Freitag, April 08, 2005

Arbeit III

...schon ist wieder eine Woche vorbei! Auf der Arbeit habe ich diese Woche nicht wirklich etwas geschafft/gemacht weil ich einfach keine Unterlagen und Infos hatte. Und nach ein paar Tagen rumgooglen hatte ich auch keine Lust mehr. Deswegen bin ich gestern zu Himanshu und habe ihm gesagt, dass ich etwas machen/lernen und nicht den ganzen Tag rumsurfen und meine Zeit verschwenden will...
Jetzt habe ich Pro-Engineer (3D CAD-Software) auf meinem PC und werde mich da ein bisschen einarbeiten und dann mal schaun.

Abgesehen von 2 Partys (Fairwell Party fuer Jonna (D) und Birthday Party von Michael (RU))war es eine ruhige Woche.

In einer Stunde ist Feierabend, dann schnell nach Hause, ein paar Sachen in den Rucksack schmeissen und ab geht's nach Hampi...

Sonntag, April 03, 2005

Party-Wochenende

Dieses Wochenende bin ich leider nicht aus Bangalore heraus- gekommen. Eigentlich wollten wir nach Hampi, machen wir dann naechstes Wochenende. Freitag waren wir im Spinn (Club), die muessen aber neuerdings um 1 schliessen, weil somst die Polizei kommt. Einen anderen Club haben sie schon ganz dichtgemacht (wegen Drogen oder so).
Samstag war dann Geburtstags-Party bei Kunal. Der wohnt (wie man sieht) direkt neben dem Flughafen. Die Party war auf dem Dach und man konnte direkt die Flugzeuge starten und landen sehen (und auch hoeren). Wohnen moechte ich da nicht...
Auf dem Dach hat auch ein Inder gewohnt (in einem kleinem Zimmer) der wollte eigentlich schlafen, weil er um 7 Uhr Cricket spielen wollte...
So, jetzt ist das Wochenende schon wieder fast vorbei.
Hoffe, dass die kommende Woche ein bisschen interessanter wird als die letzte. Da habe ich naemlich effektiv nichts geschafft/gemacht...

Dienstag, März 29, 2005

Goa

nein, Goa ist keine Insel, auch wenn viele Leute das vielleicht denken mögen.

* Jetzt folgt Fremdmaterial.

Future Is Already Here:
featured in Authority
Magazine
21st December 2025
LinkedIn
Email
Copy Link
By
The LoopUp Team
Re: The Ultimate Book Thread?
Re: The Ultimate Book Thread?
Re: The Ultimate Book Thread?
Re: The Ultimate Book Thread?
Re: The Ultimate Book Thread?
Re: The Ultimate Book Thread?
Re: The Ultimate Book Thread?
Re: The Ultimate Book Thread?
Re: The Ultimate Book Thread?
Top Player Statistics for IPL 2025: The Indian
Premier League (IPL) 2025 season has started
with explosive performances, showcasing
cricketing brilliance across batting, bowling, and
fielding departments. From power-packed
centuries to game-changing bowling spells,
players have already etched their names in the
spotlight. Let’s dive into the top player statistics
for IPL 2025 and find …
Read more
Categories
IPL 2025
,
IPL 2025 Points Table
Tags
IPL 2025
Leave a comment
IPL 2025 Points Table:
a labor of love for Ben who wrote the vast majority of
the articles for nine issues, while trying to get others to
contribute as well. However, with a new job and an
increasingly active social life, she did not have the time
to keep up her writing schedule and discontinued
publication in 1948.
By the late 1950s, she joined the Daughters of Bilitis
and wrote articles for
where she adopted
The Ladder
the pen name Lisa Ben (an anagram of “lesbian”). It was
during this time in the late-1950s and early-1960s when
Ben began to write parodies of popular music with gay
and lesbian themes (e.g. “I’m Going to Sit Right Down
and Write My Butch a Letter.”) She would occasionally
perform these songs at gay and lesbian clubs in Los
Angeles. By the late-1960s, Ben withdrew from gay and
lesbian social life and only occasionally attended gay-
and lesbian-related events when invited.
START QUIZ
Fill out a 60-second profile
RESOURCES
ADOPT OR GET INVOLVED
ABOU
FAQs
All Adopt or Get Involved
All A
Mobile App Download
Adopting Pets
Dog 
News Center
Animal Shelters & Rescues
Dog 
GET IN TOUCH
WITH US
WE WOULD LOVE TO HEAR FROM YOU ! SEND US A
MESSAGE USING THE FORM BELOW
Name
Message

Von Bangalore aus liegt Goa zwischen 13 und 18 Stunden entfernt, je nach Busgesellschaft und Fahrtroute...
Wir sind am Donnerstag um 19 Uhr in Bangalore losgefahren und 18 Stunden später in Goa am Strand (Palolem Beach) angekommen. Die Fahrt war nicht wirklich spassig, bis zur Beach mussten wir noch 2x umsteigen. Das Problem war, dass die Busse der Privaten Busgesellschaften schon ausgebucht waren und wir so mit dem KSRTC (staatlich) fahren mussten. Die Bus hatte zwar 'Push-Back-Seats', das heisst aber nichts! Und für meine langen Beine ist da kaum Platz, also habe ich auch eher weniger bis gar nicht geschlafen... Dafür war die Beach einfach traumhaft, wie man sich auch die Karibik vorstellt: Sonne, Sandstrand, Palmen, das Wasser fast zu warm zum schwimmen... was will man mehr?
Von Freitag bis Sonntag Abend habe ich dann eigentlich nur am Strand gelegen. Freitag Abend waren wir mit 25 Trainees (fast alle aus Bangalore) essen und anschließend ein par Bier trinken (Samstag auch :-)).
Am Samstag wollte ich mir eigentlich einen Scooter ausleihen, aber Freitag ist es ein bisschen später geworden und dann hat sich das nicht mehr gelohnt. Am Sonntag haben wir dann eine kleine Bootstour gemacht: Delfine gesehen und an einem einsamen Strand ein paar Runden geschwommen. Dabei habe ich mir natuerlich einen kleinen Sonnenbrand geholt...
Sonntag um 20 Uhr sind wir dann zurück. Diesmal aber mit einem besserem Bus und direkt nach Bangalore (aber an schlafen war trotzdem nicht zu denken, da der Bus so höllisch laut war). Außerdem sind die Strassen hier nunmal nicht die besten und wenn man es sich gerade mal "bequem" gemacht hat, dann kommt 100% ein Schlagloch! Falls man dann noch einen schlechten Platz im hinterem teil des Busses hat, dann hat man eh verloren.
Montag frueh waren wir gegen 10Uhr wieder in Bangalore und ich dann um kurz vor 12 (3 Stunden zu spät) bei meiner Arbeit.
Das war Goa! Werde auf alle Fälle nochmal hinfahren und dann nicht nur am Strand liegen!